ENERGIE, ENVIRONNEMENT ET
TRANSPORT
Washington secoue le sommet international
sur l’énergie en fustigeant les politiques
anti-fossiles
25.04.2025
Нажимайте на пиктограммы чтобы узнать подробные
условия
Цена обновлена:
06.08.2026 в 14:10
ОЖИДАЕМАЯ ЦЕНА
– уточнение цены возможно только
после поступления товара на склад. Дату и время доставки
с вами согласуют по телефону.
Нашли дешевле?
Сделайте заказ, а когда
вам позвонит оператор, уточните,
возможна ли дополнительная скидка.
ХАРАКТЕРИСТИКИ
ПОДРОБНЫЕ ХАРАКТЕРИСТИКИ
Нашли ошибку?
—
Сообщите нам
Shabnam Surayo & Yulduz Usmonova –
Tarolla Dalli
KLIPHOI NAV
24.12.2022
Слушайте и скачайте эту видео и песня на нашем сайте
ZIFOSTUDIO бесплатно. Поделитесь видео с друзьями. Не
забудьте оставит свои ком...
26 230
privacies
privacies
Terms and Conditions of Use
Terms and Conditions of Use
■ ■ ■
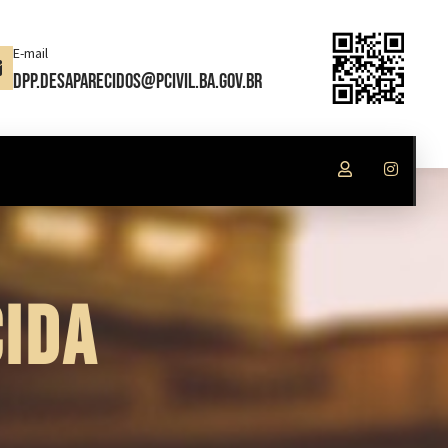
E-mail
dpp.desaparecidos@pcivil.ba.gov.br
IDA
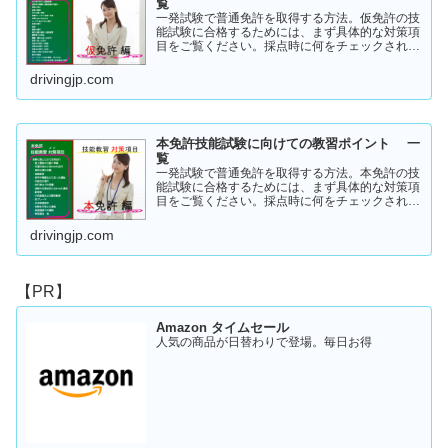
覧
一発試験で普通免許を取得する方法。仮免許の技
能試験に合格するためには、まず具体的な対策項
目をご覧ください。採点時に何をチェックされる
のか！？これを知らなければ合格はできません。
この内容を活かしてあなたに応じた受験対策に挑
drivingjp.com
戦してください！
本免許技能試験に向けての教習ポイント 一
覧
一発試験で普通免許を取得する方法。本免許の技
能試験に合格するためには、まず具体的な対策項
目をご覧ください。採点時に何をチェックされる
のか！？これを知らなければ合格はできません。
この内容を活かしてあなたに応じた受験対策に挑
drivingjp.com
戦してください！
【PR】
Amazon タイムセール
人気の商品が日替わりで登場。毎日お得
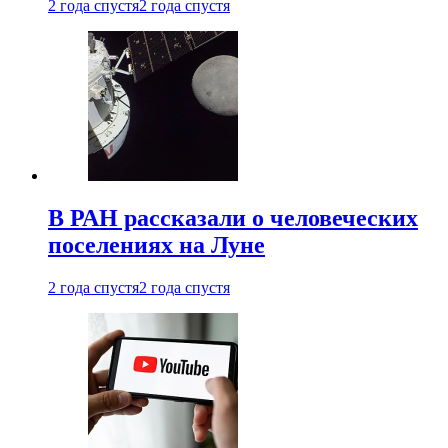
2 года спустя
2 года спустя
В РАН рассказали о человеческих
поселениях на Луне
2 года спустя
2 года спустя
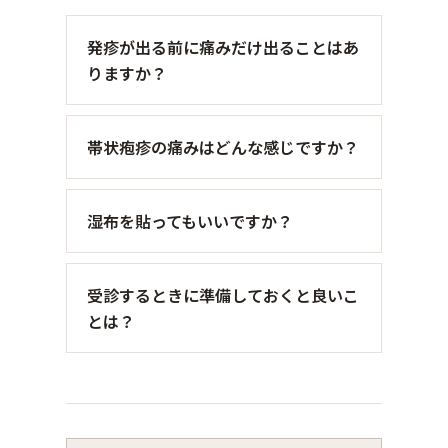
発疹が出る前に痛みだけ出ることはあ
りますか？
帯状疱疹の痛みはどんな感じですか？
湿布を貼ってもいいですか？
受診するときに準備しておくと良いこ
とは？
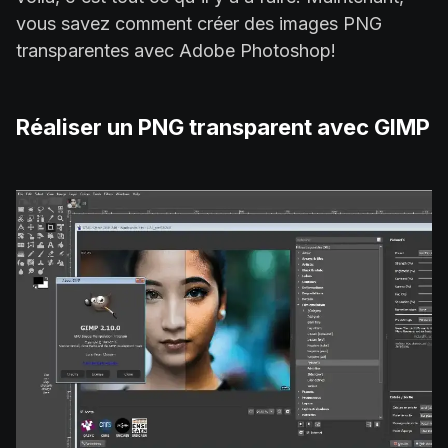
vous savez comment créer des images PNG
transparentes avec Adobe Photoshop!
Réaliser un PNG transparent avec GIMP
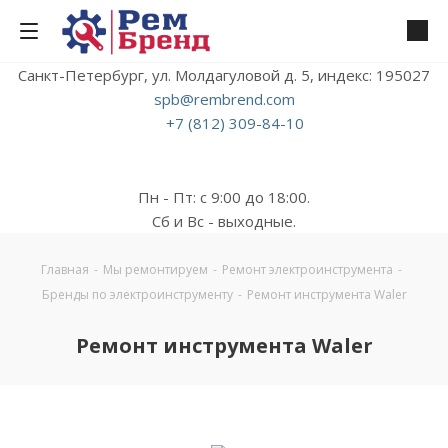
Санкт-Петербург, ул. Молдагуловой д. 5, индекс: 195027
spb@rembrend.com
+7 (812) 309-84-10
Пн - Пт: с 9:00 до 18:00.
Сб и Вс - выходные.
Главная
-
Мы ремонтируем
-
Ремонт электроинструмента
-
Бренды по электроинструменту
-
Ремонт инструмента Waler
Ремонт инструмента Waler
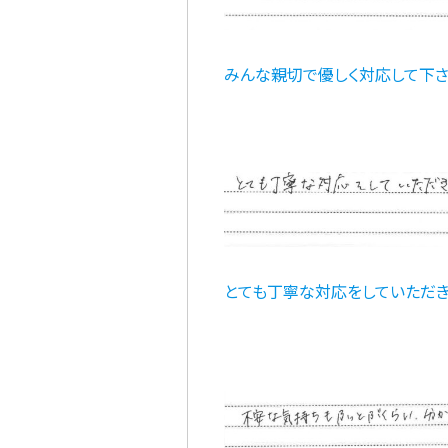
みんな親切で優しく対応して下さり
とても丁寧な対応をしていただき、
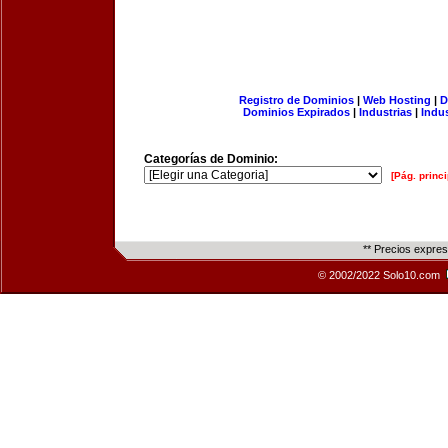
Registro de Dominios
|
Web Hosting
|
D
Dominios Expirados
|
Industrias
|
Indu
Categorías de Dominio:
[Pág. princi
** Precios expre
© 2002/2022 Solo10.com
■ ■ ■
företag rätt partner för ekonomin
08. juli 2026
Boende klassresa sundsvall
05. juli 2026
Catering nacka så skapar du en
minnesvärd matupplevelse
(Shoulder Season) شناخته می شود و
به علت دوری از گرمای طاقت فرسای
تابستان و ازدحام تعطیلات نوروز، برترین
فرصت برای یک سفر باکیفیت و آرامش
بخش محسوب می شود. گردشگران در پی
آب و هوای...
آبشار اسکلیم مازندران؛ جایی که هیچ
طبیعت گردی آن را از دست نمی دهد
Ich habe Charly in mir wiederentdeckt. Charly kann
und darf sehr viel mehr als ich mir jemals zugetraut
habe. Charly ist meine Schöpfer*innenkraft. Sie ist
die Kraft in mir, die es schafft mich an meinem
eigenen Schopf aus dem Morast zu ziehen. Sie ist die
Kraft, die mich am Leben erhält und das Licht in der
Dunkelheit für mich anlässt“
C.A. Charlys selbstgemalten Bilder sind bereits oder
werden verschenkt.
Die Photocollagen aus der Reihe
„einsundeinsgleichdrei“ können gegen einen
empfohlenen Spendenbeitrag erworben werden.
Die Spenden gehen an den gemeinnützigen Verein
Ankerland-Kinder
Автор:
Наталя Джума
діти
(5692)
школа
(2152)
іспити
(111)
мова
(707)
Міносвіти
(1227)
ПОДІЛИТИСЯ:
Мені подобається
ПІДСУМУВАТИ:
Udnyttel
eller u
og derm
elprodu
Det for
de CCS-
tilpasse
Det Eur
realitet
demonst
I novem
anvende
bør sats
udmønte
■ ■ ■
DIRECTIONS FOR THIS TASK => From the records above, print exactly the lines that run from the line with "بخش محسوب می شود. گردشگران در پی" to the line with "Kraft, die mich", inclusive.

WORKED SOLUTION =>
بخش محسوب می شود. گردشگران در پی
آب و هوای...
آبشار اسکلیم مازندران؛ جایی که هیچ
طبیعت گردی آن را از دست نمی دهد
Ich habe Charly in mir wiederentdeckt. Charly kann
und darf sehr viel mehr als ich mir jemals zugetraut
habe. Charly ist meine Schöpfer*innenkraft. Sie ist
die Kraft in mir, die es schafft mich an meinem
eigenen Schopf aus dem Morast zu ziehen. Sie ist die
Kraft, die mich am Leben erhält und das Licht in der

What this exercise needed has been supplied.